The rule is challenged when opera singer Marian Anderson (Priscilla Baskerville), mysteriously appearing in Mamie’s bedroom, begs for the first lady’s intervention in the integration crisis at Little Rock, Ark., and the two women embark on a magical journey back in time to World War II, ostensibly so that Anderson can meet with the future president to warn him of dark days to come.
But the temporal trip has an unexpected result: Mamie witnesses her husband’s rumored affair with his chauffeur, Kay Summersby (Stricklin), and realizes the personal cost of her don’t ask-don’t tell credo.
Third up is a 10-minute joke that offers the broadest humor of the musical. Bess Truman (played comically, bordering on cruelly, by David Wasson in drag) reluctantly introduces her musically untalented daughter Margaret (Stricklin) and proceeds to cough, sigh and otherwise interrupt the ear-offending performance that follows. All of which leaves poor Margaret in tears. This plays much funnier than it reads, and despite its short length leaves an indelible image of the no-nonsense Bess.
LaChiusa and Sanderson save the best for last. “Eleanor Sleeps Here” is a fanciful imagining of what occurred during Eleanor’s legendary flight with Amelia Earhart in 1936. In addition to the nation’s first lady and the first lady of aviation, on board is Lorena Hickok (Carol Woods), noted journalist and confidante to the Mrs. Roosevelt.
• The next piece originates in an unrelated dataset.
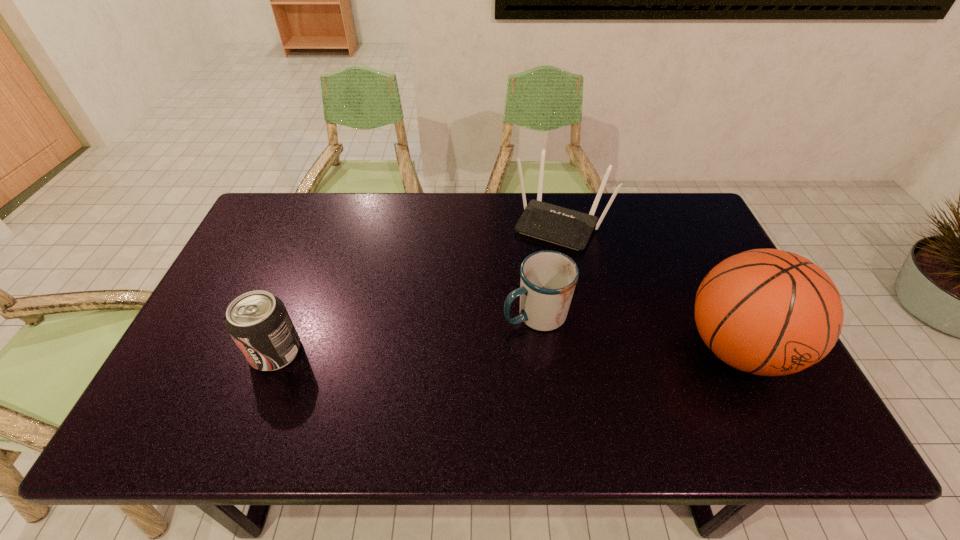 At what (x,y) coordinates should I click in order to perform the action: click on free space on the desktop that is between the soda can and the rightmost object and is positioned on the front-facing side of the farthest object. Please return your answer as a coordinate pair (x, y). Looking at the image, I should click on (491, 350).

Image resolution: width=960 pixels, height=540 pixels. I want to click on free space on the desktop that is between the soda can and the rightmost object and is positioned on the handle side of the mug, so click(x=472, y=350).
The longstanding rumors of a romantic relationship between Eleanor and the woman she affectionately calls “Hick” are given credence in this tender and comic episode.
Both Eleanor (Carolann Page) and Amelia (Maureen Moore) are relegated to background status as the fiercely independent but hopelessly entranced Hick sings her story. Much more than in LaChiusa’s other portraits, “Eleanor Sleeps Here” offers a fresh, perhaps even revisionist, illustration of its characters. It was Hick, the author alleges, who created the public persona of the free-thinking, progressive Eleanor, much the way Earhart’s husband fueled Amelia’s dubious legend.
The intelligence, poignance and outright humor that runs throughout the vignettes reaches its full potency in the Roosevelt portrait. Its final moments are quite beautiful.
Happily, LaChiusa is as impressive a composer as he is a lyricist, penning catchy pop melodies that make these operettas remarkably accessible. He is abetted by a top-notch cast that sings as well as it acts.
Derek McLane’s whimsical sets, particularly the Lockheed Electra, provide the appropriate canvas for these portraits. Tom Broecker’s costumes and Brian MacDevitt’s lighting are no less pleasing.